Em sua vídeo-coluna, Irineu Franco Perpetuo fala sobre o último romance do escritor Evandro Affonso Ferreira, ‘Nunca Houve Tanto Fim Como Agora’. “O Evandro está fora das redes sociais, tem pavor da palavra facebook, mas mesmo ele andou sendo atingido por esse tsunami que vem varrendo o nosso país.”

No começo ele escreve assim: “Já havíamos nascido desprovidos do olhar do outro — infância despovoada, repleta de sortilégios malditos. Jeito era esgueirar-se entre os próprios escombros, lançar mão de cataplasma torpente cujo nome é alucinógeno, o ungidor de derrocadas. Infância apócrifa, igualmente fúnebre, transbordante de mortes deles, mondrongos, feito eu.”
Lá na frente, mais para o fim, ele diz o seguinte: “Nas contendas entre ranho e remela era sempre um terceiro que conquistava a supremacia. Ele, o relento. Aquele que desarranjava a nossa infância, ruía a nossa meninice, nos envelhecia prematuramente. Nunca entendi a liturgia do abandono. Vivíamos enrodilhados no desconsolo, encerrados na frieza do olhar da cidade, em sua rubrica implacável cujo nome era descaso. Confinava a farandula toda no cercado do desdém. Não conseguíamos decodificar a dialética financeira da metrópole. Non ducor, lucro. No combate diário mercantil entre eles, éramos nós que padecíamos.”
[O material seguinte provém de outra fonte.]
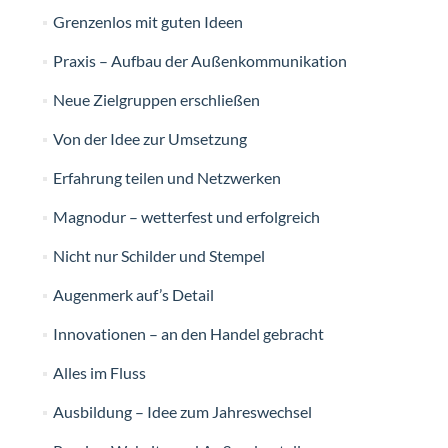
Grenzenlos mit guten Ideen
Praxis – Aufbau der Außenkommunikation
Neue Zielgruppen erschließen
Von der Idee zur Umsetzung
Erfahrung teilen und Netzwerken
Magnodur – wetterfest und erfolgreich
Nicht nur Schilder und Stempel
Augenmerk auf’s Detail
Innovationen – an den Handel gebracht
Alles im Fluss
Ausbildung – Idee zum Jahreswechsel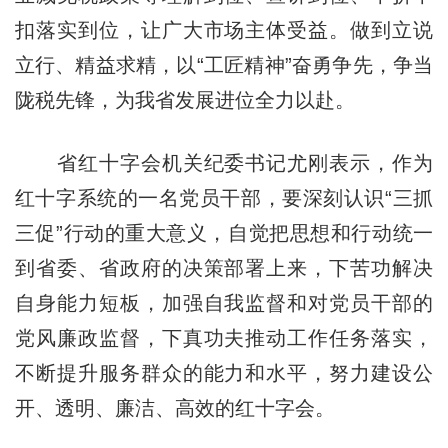
扣落实到位，让广大市场主体受益。做到立说
立行、精益求精，以“工匠精神”奋勇争先，争当
陇税先锋，为我省发展进位全力以赴。
省红十字会机关纪委书记尤刚表示，作为
红十字系统的一名党员干部，要深刻认识“三抓
三促”行动的重大意义，自觉把思想和行动统一
到省委、省政府的决策部署上来，下苦功解决
自身能力短板，加强自我监督和对党员干部的
党风廉政监督，下真功夫推动工作任务落实，
不断提升服务群众的能力和水平，努力建设公
开、透明、廉洁、高效的红十字会。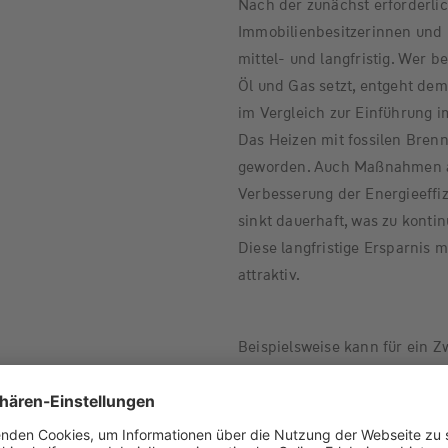
Nach der zunächst erforderlich
Immobilienbesitzerinnen und -
mittel- und langfristig. Wer b
Öl und Gas setzt, entgeht dem
im Vergleich zur Einführung i
Das Heizen mit fossilen Brenns
geworden. Auch Maßnahmen an
Verbesserung der Energieeffi
sinkt dauerhaft, was zu kontin
Diese langfristige Ersparnis 
attraktiv.
Beispielsweise kann für ein Z
Jahre, durch einen neuen Vol
Fenstertausch mit Dreifachv
Ersparnis von 40 Prozent der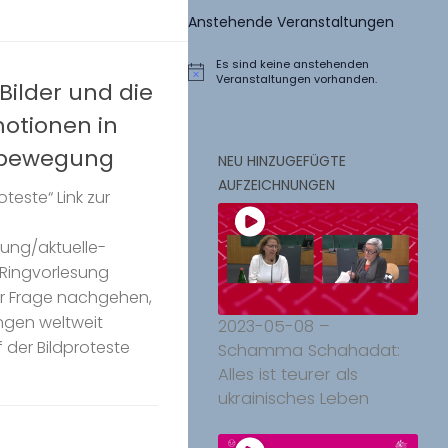
Anstehende Veranstaltungen
Es sind keine anstehenden
Hinweis
Veranstaltungen vorhanden.
ilder und die
otionen in
mbewegung
NEU HINZUGEFÜGTE
AUFZEICHNUNGEN
teste“ Link zur
ung/aktuelle-
 Ringvorlesung
der Frage nachgehen,
ngen weltweit
2023-05-08 –
f der Bildproteste
Schamma Schahadat:
Alles ist teurer als
ukrainisches Leben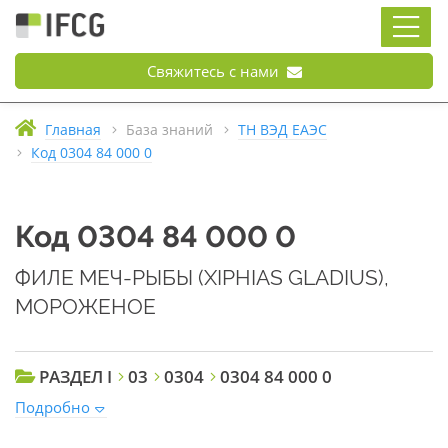
Свяжитесь с нами
Главная
База знаний
ТН ВЭД ЕАЭС
Код 0304 84 000 0
Код 0304 84 000 0
ФИЛЕ МЕЧ-РЫБЫ (XIPHIAS GLADIUS),
МОРОЖЕНОЕ
РАЗДЕЛ I
03
0304
0304 84 000 0
Подробно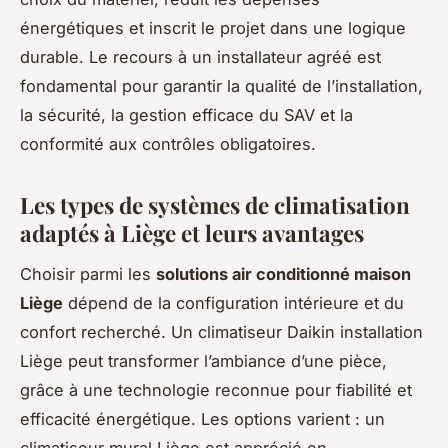
énergétiques et inscrit le projet dans une logique
durable. Le recours à un installateur agréé est
fondamental pour garantir la qualité de l’installation,
la sécurité, la gestion efficace du SAV et la
conformité aux contrôles obligatoires.
Les types de systèmes de climatisation
adaptés à Liège et leurs avantages
Choisir parmi les
solutions air conditionné maison
Liège
dépend de la configuration intérieure et du
confort recherché. Un climatiseur Daikin installation
Liège peut transformer l’ambiance d’une pièce,
grâce à une technologie reconnue pour fiabilité et
efficacité énergétique. Les options varient : un
climatiseur mural Liège est apprécié en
Quem escreveu isso foi Evandro Affonso Ferreira em seu último romance Nunca Houve Tanto Fim Como Agora.
Um romance que só poderia ser ambientado nessa nossa São Paulo desigual, um romance que fala dessa invisibilidade dos pobres, dos desabrigados em São Paulo. Um invisibilidade que talvez seja bastante antiga e histórica, mas que tem se tornado especialmente premente nesses nossos últimos anos higienistas de cidade linda.
Linda para mim é a prosa do Evandro, escritor mineiro de 73 anos de idade que foi publicitário, teve dois sebos que faliram gloriosamente. Estreou na literatura no ano 2000 com o livro de microcontos Grogotó. Fez alguns romances bastante premiados como Minha Mãe Se Matou Sem Dizer Adeus e O Mendigo Que Sabia de Cor os Adágios de Erasmo de Rotterdam.
O Evandro tem uma prosa bastante poética, a prosa que está sempre na fronteira da poesia em contato em burilar as frases, tem essa amargura esse pessimismo, essa melancolia, esse niilismo sempre em uma chave lírica e ao mesmo tempo bastante humor.
Por exemplo, o último livro do Evandro que não é um romance, lançado bem recentemente, se chama Epigramas Recheados de Cicuta é um livro que ele fez em parceria com o escritor Juliano Garcia Pessanha, é quase que um ping-pong de mordacidades, um humor no limite do desespero.
O que andou me surpreendendo no Evandro é que ele nunca foi alguém de responder imediatamente à conjuntura. O Evandro está fora das redes sociais, tem pavor da palavra facebook, mas mesmo ele andou sendo atingido por esse tsunami que vem varrendo o nosso país.
Muito recentemente, Evandro soltou um texto que mandou para os amigos e alguns deles reproduziram nas redes sociais. Eu vou tomar a liberdade, desculpe Evandro se você não gostou, mas eu vou divulgar aqui e agora.
O texto se chama “Fogos Artificiais”, Evandro Affonso Ferreira:
“Sábado, 07 de abril de 2018. 17h05. Ouço da janela de casa fogos artificiais. De repente, sou consumido pelo lume da tristeza, uma tristeza alheia a qualquer mistura. Incontaminada, diáfana.
Angústia advinda da possível morte da utopia. Da derrocada do triunfo do desvalido. Do atravancamento da perspectiva da bem-aventurança. O acostamento das estradas dos bem-sucedidos. Os acostamentos das rodovias dos privilegiados.
Fogos permanecem artificiais. Barulho, pesadelo tentando procurar atravancar meus sonhos utópicos imperecíveis. Morte de um pássaro não atravanca uma revoada. Não cultivo deuses, não cultivo heróis. Cultivo tristezas, coletânea de tristezas. Não gosto de quase tudo, não gosto de quase todos. Mas não gosto, sobretudo, de fogos artificiais”.